We are subject to various federal, state, regional and local laws and regulations relating to discharge of materials into, and protection of, the environment.  These laws and regulations may, among other things, impose liability on the owner or the lessee for the cost of pollution clean-up resulting from operations, subject the owner or lessee to liability for pollution damages, require suspension or cessation of operations in affected areas or impose restrictions on injection into subsurface aquifers that may contaminate groundwater.  Such regulation has increased the resources required in, and costs associated with, planning, designing, drilling, installing, operating and abandoning our oil and natural gas wells and other facilities.

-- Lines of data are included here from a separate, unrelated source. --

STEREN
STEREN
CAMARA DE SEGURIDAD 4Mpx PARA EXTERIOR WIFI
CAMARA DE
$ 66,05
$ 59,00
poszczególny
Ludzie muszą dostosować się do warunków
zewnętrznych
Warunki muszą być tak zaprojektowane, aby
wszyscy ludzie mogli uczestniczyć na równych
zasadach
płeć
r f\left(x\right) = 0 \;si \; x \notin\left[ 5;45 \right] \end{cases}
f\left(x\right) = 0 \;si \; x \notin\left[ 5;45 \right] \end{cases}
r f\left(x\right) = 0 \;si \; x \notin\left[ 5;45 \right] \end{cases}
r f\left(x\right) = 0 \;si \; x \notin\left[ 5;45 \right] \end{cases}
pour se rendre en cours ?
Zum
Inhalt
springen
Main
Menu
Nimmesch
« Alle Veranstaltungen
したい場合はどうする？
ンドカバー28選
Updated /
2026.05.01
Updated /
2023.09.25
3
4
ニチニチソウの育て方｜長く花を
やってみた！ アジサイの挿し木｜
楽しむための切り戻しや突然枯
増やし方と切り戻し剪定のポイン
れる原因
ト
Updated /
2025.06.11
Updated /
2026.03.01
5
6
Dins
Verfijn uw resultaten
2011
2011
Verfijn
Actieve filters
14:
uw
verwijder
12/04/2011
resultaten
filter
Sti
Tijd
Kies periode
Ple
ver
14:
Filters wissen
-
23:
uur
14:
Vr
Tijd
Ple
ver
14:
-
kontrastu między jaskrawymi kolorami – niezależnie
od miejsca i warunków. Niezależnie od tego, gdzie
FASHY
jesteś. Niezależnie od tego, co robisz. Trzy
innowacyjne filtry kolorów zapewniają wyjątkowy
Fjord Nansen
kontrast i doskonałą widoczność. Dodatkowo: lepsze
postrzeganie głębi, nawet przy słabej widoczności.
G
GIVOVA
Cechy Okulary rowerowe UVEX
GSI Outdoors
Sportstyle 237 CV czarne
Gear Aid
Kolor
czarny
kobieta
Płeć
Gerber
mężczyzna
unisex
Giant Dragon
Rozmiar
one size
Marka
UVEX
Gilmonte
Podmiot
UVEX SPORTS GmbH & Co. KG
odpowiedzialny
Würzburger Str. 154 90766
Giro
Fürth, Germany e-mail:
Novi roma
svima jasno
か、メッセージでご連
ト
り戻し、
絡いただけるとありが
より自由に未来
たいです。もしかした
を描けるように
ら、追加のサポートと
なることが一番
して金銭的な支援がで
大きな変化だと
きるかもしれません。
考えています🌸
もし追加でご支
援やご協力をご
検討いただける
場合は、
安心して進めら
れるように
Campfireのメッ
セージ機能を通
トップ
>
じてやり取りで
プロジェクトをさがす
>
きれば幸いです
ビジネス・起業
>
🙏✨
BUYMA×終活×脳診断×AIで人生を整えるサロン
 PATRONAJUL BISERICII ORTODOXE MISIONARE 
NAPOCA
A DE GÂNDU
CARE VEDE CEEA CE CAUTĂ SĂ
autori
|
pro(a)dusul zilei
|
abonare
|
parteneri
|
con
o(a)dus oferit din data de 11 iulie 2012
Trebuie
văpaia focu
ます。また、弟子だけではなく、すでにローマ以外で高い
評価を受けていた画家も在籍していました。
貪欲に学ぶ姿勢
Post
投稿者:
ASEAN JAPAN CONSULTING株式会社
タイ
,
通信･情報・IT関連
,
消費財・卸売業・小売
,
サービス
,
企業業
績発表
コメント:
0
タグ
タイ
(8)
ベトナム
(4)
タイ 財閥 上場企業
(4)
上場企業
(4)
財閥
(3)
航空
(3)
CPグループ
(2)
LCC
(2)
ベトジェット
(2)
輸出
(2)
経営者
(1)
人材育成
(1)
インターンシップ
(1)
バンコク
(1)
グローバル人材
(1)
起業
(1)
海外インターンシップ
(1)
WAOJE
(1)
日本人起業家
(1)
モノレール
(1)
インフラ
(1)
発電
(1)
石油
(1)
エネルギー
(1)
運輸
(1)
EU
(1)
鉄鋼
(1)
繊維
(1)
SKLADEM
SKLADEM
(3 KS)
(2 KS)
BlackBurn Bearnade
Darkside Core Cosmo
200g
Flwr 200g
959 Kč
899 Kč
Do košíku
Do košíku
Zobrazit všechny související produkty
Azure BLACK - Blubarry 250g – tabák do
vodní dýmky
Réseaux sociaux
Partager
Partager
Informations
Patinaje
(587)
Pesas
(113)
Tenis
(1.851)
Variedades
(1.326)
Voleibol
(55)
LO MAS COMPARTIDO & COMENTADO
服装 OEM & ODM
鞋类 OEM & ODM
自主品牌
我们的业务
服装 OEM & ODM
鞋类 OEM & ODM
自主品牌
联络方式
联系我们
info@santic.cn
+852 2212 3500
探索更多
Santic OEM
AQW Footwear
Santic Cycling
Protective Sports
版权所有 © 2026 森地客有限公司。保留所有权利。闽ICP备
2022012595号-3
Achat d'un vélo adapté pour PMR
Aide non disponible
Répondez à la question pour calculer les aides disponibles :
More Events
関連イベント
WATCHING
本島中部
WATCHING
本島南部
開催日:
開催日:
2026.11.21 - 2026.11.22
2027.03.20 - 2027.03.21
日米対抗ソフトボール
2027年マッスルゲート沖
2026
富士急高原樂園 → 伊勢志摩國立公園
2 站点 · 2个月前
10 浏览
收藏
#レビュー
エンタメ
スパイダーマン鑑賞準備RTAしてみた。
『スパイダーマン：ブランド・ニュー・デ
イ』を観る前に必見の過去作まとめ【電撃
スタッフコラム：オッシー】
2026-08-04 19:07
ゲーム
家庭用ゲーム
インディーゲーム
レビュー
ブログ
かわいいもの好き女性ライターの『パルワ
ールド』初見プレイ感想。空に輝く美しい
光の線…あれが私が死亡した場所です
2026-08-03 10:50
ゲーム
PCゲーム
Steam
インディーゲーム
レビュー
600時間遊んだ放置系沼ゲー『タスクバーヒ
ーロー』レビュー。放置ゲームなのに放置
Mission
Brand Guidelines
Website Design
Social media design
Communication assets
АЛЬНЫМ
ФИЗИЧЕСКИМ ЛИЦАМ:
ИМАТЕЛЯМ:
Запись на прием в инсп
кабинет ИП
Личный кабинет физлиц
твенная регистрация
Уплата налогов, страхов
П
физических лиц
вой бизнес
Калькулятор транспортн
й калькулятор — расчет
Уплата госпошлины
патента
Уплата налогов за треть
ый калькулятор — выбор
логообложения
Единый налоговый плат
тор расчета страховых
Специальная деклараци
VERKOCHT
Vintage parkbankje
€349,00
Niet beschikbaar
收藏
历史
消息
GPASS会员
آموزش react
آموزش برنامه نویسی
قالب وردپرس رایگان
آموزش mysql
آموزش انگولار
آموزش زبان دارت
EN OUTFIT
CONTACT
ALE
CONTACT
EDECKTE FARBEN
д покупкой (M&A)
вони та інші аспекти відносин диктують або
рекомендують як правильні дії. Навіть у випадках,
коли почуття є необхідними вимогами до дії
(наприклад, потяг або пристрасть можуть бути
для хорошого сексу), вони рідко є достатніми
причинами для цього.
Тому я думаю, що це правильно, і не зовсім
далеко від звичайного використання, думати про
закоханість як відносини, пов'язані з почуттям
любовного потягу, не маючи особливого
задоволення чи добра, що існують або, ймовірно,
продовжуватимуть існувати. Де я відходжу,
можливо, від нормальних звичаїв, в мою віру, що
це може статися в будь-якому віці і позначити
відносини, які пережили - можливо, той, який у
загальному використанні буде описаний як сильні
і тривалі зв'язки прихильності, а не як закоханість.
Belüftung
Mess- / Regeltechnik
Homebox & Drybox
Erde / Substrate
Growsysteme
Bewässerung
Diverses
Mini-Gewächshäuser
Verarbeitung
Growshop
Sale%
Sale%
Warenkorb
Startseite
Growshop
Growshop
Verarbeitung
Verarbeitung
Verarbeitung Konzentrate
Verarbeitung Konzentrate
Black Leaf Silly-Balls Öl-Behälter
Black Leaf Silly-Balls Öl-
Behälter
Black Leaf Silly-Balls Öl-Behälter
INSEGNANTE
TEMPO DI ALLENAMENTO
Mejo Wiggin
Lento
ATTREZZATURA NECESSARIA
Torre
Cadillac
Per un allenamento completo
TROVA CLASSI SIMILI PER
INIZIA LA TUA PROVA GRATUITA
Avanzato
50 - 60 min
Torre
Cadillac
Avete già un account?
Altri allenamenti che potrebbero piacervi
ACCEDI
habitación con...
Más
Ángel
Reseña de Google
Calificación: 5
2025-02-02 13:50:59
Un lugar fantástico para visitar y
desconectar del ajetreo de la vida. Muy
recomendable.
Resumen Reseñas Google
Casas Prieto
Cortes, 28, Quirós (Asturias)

We have and will continue to make expenditures to comply with these requirements, which we believe are necessary business costs.  Although environmental requirements do have a substantial impact upon the energy industry, generally these requirements do not appear to affect us any differently or to any greater or lesser extent than other companies.

 

Although we are not fully insured against all environmental and other risks, we maintain insurance coverage, which we believe, is customary in the industry.

 

During 2005, the cost to comply with these recurring environmental regulations were not significant to our continuing operations and are not expected to be in the foreseeable future.

 

To the extent these environmental expenditures reduce funds available for increasing our reserves of oil and natural gas, future operations could be adversely impacted.  Despite the fact that all of our competitors have to comply with similar regulations, many are much larger and have greater resources with which to deal with these regulations.

 

Other

 

We have no significant patents, trademarks, licenses, franchises or concessions.

 

The oil business is not generally seasonal in nature; although unusual weather extremes for extended periods may increase or decrease demand.  Natural gas prices tend to increase in the fall and winter months and to decrease in the spring and summer.

 

We have four full-time employees and two part-time employees.  When needed we also engage consulting petroleum engineers, environmental professionals, geologists, geophysicists, landmen, accountants and attorneys on a fee basis.